I have been completing some maintenance in my lab recently. I always like to try and keep my nested environments as up to date as possible, which, unfortunately has recently caught me off guard. What do I mean by this? Well long story shot I was caught in the “vCetner Server Back-in-time release upgrade restrictions”, I wanted to upgrade my nested environments, of which my HCX Cloud destination is one of, to vSphere 8 but my vSphere 7 installation was to new so this prevented said upgrade. You can read further details about this in the following VMware KB article.
After some time passed, vCenter 8.0b was released and I was in a position to bring my HCX nested lab up to date. Once NSX and vSphere were patched, I fired up HCX to confirm all was still well and noticed a new upgrade there too, HCX 4.6. The release note’s revealed a new feature that I had to test, migration retry!

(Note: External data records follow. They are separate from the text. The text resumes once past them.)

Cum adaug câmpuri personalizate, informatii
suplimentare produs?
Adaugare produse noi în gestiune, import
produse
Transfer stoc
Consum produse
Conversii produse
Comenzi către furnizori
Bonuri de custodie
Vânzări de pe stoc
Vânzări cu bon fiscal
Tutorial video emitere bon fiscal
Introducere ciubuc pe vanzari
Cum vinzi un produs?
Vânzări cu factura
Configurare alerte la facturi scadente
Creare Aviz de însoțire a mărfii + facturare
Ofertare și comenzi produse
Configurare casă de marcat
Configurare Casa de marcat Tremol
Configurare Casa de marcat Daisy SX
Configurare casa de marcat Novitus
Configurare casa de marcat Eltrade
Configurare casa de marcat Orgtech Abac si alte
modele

Although this can seem like a small thing to be added to the product, I think that it brings some great benefits. Lets say you have a mobility group configured and one of those VM’s fails in the at a point in the process. This could be for any number of reasons, but the example I have tested this with in my lab is down to available storage on the Cloud destination. Well in fact that was the initial plan, the blog post evolves as it was written/tested and I used a slightly different method to cause a failure within HCX.
I went ahead and created a mobility group, with just a single VM in there ready to migrate to the HCX Cloud destination.

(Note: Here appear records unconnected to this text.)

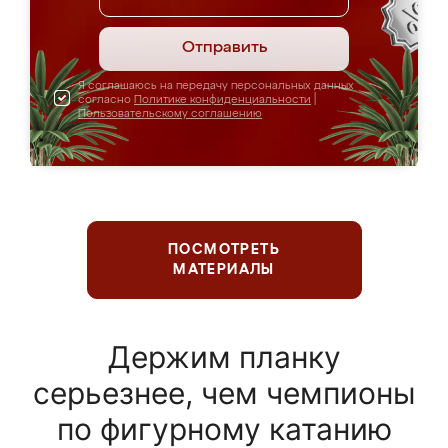
Отправить
Я соглашаюсь на передачу персональных данных
согласно
Политике конфиденциальности
|
Пользовательскому соглашению
ПОСМОТРЕТЬ
МАТЕРИАЛЫ
Держим планку
серьезнее, чем чемпионы
по фигурному катанию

Currently that VM consumes 38.2GB of storage on the source site.
There is 43.11GB of free storage in the HCX Cloud destination, so as we saw above the validation task completes without any errors, so I start the replication task, the base sync has now started.

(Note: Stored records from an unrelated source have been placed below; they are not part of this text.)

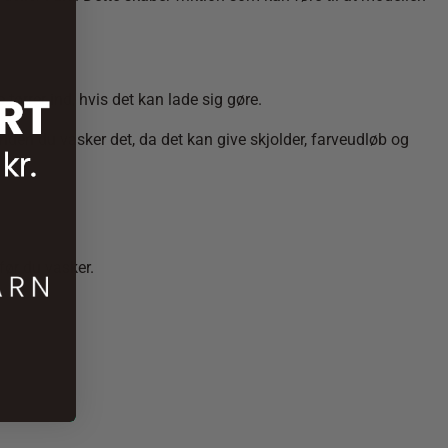
 tørrer ind, hvis det kan lade sig gøre.
 inden du vasker det, da det kan give skjolder, farveudløb og
før du vasker.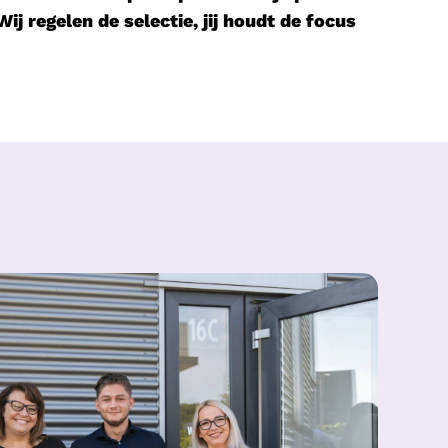
ij regelen de selectie, jij houdt de focus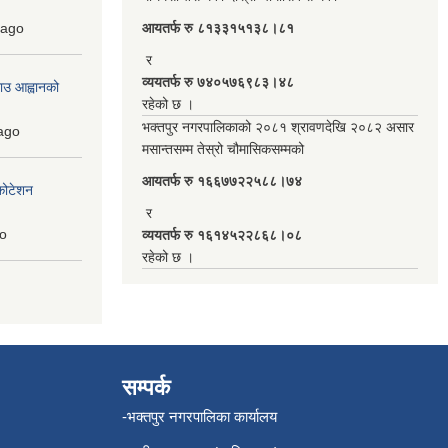
ago
आयतर्फ रु‌ ८१३३१५१३८।८१
र
व्ययतर्फ रु ७४०५७६९८३।४८
ाउ आह्वानको
रहेको छ ।
भक्तपुर नगरपालिकाको २०८१ श्रावणदेखि २०८२ असार
ago
मसान्तसम्म तेस्रो चौमासिकसम्मको
आयतर्फ रु‌ १६६७७२२५८८।७४
कोटेशन
र
o
व्ययतर्फ रु १६१४५२२८६८।०८
रहेको छ ।
सम्पर्क
-भक्तपुर नगरपालिका कार्यालय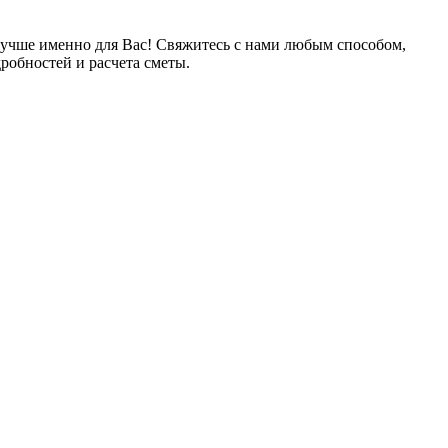
лучше именно для Вас! Свяжитесь с нами любым способом,
робностей и расчета сметы.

The quickest way I could think to simulate a full datastore after the migration task has started replicating data was to create a dummy VM in the datastore using a thick provisioned disk to consume the space on the datastore.
This then very quickly filled a lot of space on the datastore leaving me with no where near enough storage to complete the replication task.
Now it was just a waiting game to let the data replication fail. The datastore fill up fairly quickly as would be expected, the failure of the task in HCX took a little while though. In fact all it seemed to do to start with was increase the estimated completion time. So I decided I had to come up with a slightly different way to cause a failure within HCX – odd isn’t it really trying to force a failure, I cancelled the current migration task and freed up the space in the datastore. Ironically, I could have used the cancelled task as well to test the retry option :). As there could be a scenario for example where you have cancelled a migration task that is currently running, you may want to run this at a different time for example. The retry function would be perfect for this as well.
I decided to try and pair/register HCX with vCenter in the destination site using a different SSO account, one that didn’t have the ability to power on a VM, surely this would cause a failure!?
I set up a new mobility group with a much smaller VM to speed up the test process.
After a few minutes, I got the result I wanted, there was a switchover error as the VM couldn’t be powered on.
We can see on the source site the VM with a HCX Bulk migration task tagged against it showing as failed as well.
I have gone ahead and fixed the issue that cause the failure, and the service account can now power on VM’s. You would before now have to re-create the mobility group within HCX, reselecting all the parameters you require for the migration, destination compute, datastore, network details etc. This is where the new retry feature can save up some time and help speed up this process. After selecting the VM within the mobility group we have the option to retry as shown below.
After selecting this we simply need to confirm the retry operation. This then restarts the process with the same configuration parameters that you input before hand.
I should caveat at this point, if you were to have experience an issue such as this one in production the VM would already be in place at the cloud site and as the error message states you would look to power this on manually. As I am looking to test the retry option here from HCX in the event of a migration failure, I have manually deleted the VM in the cloud site.
And there we have it, the migration task completed successfully after making use of the retry function.
I think what would be great to see here perhaps could be an indication that this task has been retried, perhaps a counter or something along those lines. In summary though, I think this is a great little addition to the HCX functionality.